START Provided information

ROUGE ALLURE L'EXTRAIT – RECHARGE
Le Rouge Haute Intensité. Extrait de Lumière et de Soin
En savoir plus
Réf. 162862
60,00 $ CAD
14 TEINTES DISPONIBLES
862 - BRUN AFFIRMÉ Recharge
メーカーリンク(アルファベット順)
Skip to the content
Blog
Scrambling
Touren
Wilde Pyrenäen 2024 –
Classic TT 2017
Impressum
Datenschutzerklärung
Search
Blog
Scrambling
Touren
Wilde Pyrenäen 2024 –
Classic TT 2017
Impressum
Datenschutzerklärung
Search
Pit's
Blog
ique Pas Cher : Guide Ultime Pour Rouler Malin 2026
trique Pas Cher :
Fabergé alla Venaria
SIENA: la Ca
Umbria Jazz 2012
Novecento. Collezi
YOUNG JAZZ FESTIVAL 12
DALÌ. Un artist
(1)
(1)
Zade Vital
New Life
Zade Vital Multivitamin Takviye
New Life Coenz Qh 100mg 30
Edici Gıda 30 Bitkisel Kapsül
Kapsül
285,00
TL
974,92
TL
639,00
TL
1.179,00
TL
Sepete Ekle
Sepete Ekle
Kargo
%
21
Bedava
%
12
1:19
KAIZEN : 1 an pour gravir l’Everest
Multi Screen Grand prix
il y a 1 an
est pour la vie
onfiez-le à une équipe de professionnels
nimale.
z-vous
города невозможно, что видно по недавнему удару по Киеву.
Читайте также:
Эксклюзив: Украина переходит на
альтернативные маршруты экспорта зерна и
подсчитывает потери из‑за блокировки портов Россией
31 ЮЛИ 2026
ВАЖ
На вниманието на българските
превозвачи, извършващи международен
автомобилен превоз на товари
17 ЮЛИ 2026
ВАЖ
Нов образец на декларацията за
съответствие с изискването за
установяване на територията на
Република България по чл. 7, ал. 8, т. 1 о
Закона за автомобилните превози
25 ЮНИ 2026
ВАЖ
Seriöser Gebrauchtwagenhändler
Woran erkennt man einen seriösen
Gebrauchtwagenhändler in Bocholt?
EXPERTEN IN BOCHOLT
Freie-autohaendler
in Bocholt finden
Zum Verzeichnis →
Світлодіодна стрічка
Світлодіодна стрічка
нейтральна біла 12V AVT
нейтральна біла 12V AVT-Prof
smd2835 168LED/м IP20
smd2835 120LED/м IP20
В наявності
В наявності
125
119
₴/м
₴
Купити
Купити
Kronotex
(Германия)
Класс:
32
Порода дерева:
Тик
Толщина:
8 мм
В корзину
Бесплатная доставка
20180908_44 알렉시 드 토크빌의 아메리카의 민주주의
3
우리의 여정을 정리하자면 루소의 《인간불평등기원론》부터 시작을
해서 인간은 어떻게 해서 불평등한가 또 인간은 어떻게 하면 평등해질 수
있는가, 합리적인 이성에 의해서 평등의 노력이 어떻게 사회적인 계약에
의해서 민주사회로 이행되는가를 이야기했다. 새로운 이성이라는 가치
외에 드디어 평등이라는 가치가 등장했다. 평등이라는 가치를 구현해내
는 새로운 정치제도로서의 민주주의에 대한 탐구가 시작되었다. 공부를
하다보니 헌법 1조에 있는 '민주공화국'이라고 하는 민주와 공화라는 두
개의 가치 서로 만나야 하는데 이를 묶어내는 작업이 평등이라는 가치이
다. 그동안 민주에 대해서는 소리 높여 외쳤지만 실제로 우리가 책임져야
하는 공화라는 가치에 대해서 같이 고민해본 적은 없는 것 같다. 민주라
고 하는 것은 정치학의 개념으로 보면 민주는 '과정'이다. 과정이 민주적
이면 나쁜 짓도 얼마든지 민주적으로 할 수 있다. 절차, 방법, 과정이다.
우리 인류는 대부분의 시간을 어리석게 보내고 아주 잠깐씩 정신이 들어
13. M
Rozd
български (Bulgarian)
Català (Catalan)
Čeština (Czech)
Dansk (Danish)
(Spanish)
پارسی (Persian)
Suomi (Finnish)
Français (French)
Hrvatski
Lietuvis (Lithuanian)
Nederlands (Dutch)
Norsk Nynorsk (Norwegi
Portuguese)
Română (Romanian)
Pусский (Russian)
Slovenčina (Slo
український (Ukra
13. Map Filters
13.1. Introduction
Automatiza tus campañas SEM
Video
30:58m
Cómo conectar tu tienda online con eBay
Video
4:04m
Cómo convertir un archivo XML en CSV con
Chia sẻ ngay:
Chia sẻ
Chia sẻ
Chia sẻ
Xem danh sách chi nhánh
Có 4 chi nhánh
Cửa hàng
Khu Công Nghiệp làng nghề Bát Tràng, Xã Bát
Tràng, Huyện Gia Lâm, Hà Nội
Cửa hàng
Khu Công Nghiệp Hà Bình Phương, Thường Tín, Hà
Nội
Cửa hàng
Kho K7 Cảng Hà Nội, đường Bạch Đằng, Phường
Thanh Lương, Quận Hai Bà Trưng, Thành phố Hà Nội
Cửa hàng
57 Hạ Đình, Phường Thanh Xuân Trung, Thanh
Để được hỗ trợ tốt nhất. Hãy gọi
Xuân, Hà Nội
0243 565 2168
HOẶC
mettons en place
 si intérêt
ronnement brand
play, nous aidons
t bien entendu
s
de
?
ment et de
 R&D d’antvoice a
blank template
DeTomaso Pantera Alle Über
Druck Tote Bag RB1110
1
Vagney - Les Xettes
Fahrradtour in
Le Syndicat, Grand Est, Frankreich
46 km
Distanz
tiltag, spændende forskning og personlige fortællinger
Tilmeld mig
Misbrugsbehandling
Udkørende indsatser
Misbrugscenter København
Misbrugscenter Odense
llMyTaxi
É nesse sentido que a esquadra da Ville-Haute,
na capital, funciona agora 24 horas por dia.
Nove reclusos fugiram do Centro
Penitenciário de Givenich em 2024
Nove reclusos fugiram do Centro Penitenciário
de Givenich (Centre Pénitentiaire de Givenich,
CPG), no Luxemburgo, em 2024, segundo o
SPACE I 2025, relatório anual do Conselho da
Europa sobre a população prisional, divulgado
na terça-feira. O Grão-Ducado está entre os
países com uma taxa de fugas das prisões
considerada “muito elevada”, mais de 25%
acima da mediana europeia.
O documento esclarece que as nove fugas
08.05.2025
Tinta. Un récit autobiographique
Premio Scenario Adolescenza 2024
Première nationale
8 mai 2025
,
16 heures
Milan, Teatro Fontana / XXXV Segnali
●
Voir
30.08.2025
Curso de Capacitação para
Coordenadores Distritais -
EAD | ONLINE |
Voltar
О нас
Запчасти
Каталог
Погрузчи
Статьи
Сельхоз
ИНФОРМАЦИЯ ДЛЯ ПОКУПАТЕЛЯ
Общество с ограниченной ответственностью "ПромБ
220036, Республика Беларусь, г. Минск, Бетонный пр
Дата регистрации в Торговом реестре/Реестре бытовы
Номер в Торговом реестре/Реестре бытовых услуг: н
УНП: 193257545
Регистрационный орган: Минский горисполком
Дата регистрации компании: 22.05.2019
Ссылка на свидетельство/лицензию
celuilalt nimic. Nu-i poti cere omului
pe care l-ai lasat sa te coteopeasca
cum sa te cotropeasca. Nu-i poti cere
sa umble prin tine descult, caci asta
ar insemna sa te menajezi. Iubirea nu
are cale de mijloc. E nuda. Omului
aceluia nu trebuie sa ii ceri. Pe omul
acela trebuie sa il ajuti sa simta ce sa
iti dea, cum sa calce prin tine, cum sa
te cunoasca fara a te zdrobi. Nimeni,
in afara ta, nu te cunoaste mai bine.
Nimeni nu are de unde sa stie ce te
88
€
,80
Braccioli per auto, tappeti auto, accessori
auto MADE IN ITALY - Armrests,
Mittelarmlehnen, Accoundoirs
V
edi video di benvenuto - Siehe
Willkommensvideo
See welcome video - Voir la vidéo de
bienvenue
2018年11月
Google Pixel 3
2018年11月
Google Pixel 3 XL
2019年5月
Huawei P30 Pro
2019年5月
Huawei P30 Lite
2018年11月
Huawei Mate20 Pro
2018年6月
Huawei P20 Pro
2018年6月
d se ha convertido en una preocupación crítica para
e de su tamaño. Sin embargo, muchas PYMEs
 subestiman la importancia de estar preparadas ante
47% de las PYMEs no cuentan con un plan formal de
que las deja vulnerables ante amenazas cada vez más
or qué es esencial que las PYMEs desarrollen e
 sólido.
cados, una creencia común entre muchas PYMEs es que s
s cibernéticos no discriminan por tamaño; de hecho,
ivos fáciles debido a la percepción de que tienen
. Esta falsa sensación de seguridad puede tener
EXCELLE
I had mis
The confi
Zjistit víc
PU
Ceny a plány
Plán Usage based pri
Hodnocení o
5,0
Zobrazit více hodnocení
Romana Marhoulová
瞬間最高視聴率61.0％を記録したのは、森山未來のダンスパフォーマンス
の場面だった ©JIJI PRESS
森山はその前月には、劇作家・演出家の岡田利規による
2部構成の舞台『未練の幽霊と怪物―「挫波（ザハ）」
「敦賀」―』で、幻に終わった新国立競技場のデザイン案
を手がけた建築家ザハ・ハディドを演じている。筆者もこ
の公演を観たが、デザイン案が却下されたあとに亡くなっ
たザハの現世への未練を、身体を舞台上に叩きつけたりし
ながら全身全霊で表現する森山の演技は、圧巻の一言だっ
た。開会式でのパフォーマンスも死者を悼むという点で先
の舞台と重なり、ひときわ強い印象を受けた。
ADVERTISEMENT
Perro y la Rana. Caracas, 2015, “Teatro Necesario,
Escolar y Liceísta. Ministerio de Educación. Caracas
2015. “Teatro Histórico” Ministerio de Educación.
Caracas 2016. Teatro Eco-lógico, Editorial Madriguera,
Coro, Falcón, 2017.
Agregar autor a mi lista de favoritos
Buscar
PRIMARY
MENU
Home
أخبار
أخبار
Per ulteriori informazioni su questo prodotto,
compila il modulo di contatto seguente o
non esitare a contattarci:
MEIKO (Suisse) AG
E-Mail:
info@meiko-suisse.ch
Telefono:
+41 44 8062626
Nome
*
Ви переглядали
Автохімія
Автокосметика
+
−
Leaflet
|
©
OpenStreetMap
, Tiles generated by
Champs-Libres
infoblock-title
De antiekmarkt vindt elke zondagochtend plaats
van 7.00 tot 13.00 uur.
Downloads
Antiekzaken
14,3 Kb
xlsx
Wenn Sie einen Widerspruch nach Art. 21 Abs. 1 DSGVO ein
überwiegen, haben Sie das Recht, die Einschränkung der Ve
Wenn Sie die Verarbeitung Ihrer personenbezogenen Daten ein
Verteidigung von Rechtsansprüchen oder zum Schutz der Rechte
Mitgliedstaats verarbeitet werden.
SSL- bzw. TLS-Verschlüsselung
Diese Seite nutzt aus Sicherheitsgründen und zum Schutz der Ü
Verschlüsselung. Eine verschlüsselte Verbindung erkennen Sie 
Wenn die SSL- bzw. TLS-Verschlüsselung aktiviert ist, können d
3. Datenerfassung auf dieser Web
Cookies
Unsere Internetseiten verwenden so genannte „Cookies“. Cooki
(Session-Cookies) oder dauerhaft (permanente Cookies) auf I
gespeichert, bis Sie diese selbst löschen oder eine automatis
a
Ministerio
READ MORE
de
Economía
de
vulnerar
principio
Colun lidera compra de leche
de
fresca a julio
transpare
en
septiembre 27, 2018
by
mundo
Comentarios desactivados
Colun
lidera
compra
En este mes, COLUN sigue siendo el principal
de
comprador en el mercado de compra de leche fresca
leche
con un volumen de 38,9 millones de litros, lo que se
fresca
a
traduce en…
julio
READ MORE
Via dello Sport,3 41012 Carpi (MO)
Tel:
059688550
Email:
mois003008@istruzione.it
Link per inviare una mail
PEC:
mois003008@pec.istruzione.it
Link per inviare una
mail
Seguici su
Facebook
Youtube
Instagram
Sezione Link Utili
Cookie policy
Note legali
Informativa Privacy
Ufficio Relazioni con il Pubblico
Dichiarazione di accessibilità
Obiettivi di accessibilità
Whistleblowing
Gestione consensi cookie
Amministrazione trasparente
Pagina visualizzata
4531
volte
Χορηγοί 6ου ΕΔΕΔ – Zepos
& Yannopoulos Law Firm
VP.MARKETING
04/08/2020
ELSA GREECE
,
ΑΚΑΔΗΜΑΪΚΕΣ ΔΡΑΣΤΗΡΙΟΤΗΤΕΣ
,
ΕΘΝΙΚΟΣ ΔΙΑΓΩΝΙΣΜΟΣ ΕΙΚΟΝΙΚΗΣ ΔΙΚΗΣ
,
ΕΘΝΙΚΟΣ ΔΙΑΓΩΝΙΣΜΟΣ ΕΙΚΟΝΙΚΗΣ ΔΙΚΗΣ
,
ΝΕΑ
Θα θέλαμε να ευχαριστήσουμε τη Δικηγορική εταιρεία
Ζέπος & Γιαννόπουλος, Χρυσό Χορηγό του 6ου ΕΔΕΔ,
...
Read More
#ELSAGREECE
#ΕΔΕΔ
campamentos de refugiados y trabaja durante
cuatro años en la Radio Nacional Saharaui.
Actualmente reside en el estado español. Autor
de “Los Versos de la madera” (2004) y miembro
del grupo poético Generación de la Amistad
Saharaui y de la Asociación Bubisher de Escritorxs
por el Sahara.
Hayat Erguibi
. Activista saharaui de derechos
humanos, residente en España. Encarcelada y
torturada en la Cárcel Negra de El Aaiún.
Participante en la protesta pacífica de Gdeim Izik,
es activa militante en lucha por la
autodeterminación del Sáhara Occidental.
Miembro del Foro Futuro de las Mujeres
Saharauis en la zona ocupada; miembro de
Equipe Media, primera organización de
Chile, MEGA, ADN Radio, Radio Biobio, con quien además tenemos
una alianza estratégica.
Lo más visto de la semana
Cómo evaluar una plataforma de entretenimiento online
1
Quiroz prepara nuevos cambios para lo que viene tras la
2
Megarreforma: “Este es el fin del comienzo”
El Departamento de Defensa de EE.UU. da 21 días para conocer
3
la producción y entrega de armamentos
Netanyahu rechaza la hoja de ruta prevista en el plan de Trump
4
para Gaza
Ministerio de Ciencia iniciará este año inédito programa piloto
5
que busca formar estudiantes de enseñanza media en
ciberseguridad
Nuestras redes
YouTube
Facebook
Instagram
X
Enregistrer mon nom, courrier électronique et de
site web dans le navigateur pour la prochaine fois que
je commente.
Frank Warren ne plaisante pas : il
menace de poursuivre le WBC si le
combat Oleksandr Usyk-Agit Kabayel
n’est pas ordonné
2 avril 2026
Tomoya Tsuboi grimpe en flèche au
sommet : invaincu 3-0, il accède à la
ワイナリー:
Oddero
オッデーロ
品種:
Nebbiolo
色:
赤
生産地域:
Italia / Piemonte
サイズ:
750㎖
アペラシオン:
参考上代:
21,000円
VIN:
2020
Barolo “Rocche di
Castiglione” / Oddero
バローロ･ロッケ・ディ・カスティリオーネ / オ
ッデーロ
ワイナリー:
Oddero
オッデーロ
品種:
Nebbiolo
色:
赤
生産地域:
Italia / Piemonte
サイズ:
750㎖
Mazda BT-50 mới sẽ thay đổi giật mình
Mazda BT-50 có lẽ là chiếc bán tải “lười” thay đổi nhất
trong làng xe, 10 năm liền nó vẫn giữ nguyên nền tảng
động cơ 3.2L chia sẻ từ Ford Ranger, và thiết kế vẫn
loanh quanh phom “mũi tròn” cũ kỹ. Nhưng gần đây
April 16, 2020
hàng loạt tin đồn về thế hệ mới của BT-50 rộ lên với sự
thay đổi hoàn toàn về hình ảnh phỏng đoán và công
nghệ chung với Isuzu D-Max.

END Provided information

Assignment: From the records, work out how many lines include "inviare" and respond with the number only.

Answer to the problem: 2